脚本:笹野恵 絵コンテ:牧野友映 演出:吉田俊司、牧野友映 作画監督ウクレレ善似郎、松竹徳幸、小島絵美、浅井昭人、山村俊了

【概要】

信長と恒興は、南蛮の商人たちが集まる生駒吉乃の屋敷を訪れる。その頃、美濃の斎藤義龍が弟たち一掃したことで、織田家における帰蝶の立場が危うくなりつつあった。

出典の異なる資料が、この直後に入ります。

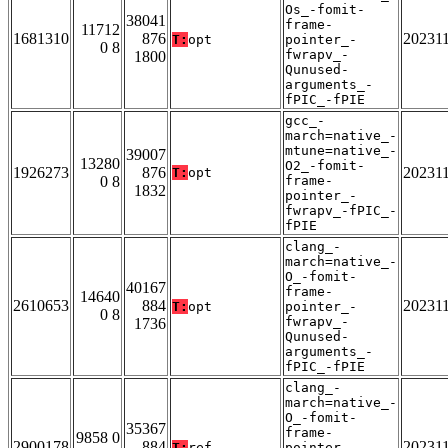
Os_-fomit-
38041
frame-
11712
1681310
876
20231
T:
opt
pointer_-
0 8
fwrapv_-
1800
Qunused-
arguments_-
fPIC_-fPIE
gcc_-
march=native_-
mtune=native_-
39007
13280
O2_-fomit-
1926273
876
20231
T:
opt
0 8
frame-
1832
pointer_-
fwrapv_-fPIC_-
fPIE
clang_-
march=native_-
O_-fomit-
40167
frame-
14640
2610653
884
20231
T:
opt
pointer_-
0 8
fwrapv_-
1736
Qunused-
arguments_-
fPIC_-fPIE
clang_-
march=native_-
O_-fomit-
35367
frame-
9858 0
2900178
884
20231
T:
ref
pointer_-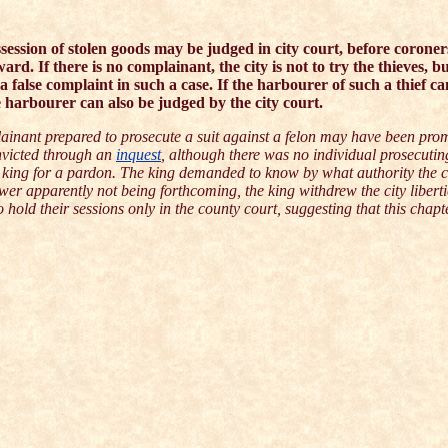
ssession of stolen goods may be judged in city court, before coroner
d. If there is no complainant, the city is not to try the thieves, bu
e a false complaint in such a case. If the harbourer of such a thief ca
 harbourer can also be judged by the city court.
inant prepared to prosecute a suit against a felon may have been prom
onvicted through an
inquest
, although there was no individual prosecutin
the king for a pardon. The king demanded to know by what authority the c
wer apparently not being forthcoming, the king withdrew the city liberti
o hold their sessions only in the county court, suggesting that this chapt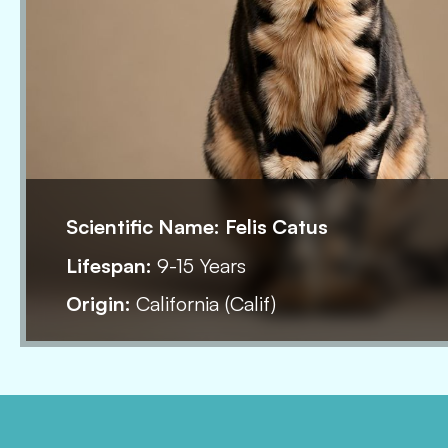
Scientific Name:
Felis Catus
Lifespan:
9-15 Years
Origin:
California (Calif)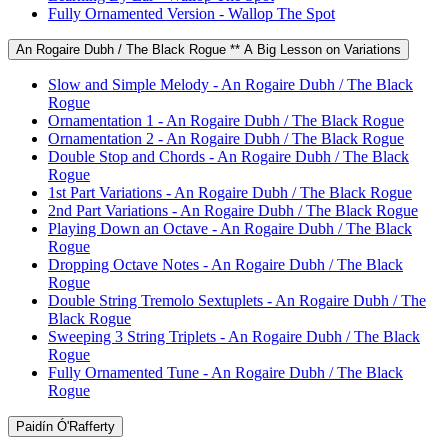
Fully Ornamented Version - Wallop The Spot
An Rogaire Dubh / The Black Rogue ** A Big Lesson on Variations
Slow and Simple Melody - An Rogaire Dubh / The Black
Rogue
Ornamentation 1 - An Rogaire Dubh / The Black Rogue
Ornamentation 2 - An Rogaire Dubh / The Black Rogue
Double Stop and Chords - An Rogaire Dubh / The Black
Rogue
1st Part Variations - An Rogaire Dubh / The Black Rogue
2nd Part Variations - An Rogaire Dubh / The Black Rogue
Playing Down an Octave - An Rogaire Dubh / The Black
Rogue
Dropping Octave Notes - An Rogaire Dubh / The Black
Rogue
Double String Tremolo Sextuplets - An Rogaire Dubh / The
Black Rogue
Sweeping 3 String Triplets - An Rogaire Dubh / The Black
Rogue
Fully Ornamented Tune - An Rogaire Dubh / The Black
Rogue
Paidín Ó'Rafferty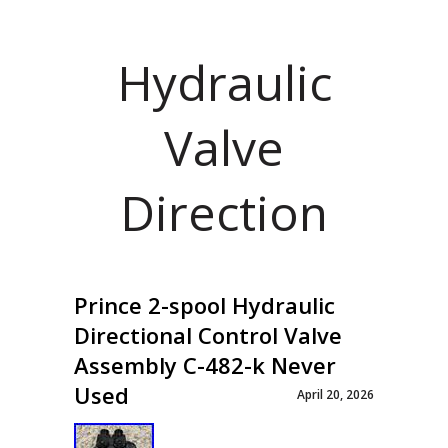
Hydraulic
Valve
Direction
Prince 2-spool Hydraulic
Directional Control Valve
Assembly C-482-k Never
Used
April 20, 2026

また、信長に対する不信感が募らせる家来たちに心を痛める信勝は、恒興と親しくなった弟、秀孝に手紙を託すのだが……。

【感想】

織田家そして斎藤家における骨肉の争いが縦軸。後者によって立場が危うくなった帰蝶の存在が、織田家において孤立し始めた信長をつなぎとめる。奔放に振る舞う信長と彼についていく帰蝶のパートナーシップが、津々木の謀略によって退路を断たれた信勝の悲劇を強調する。なまめかしく表現される信勝と津々木の蜜月描写が、あえてなまめかしさを避けたかのような信長と帰蝶のそれと対照的に感じられるところに妙味がある。かつての信勝をほうふつとさせる無邪気さが印象的だった秀孝が犠牲となった理不尽がやるせない。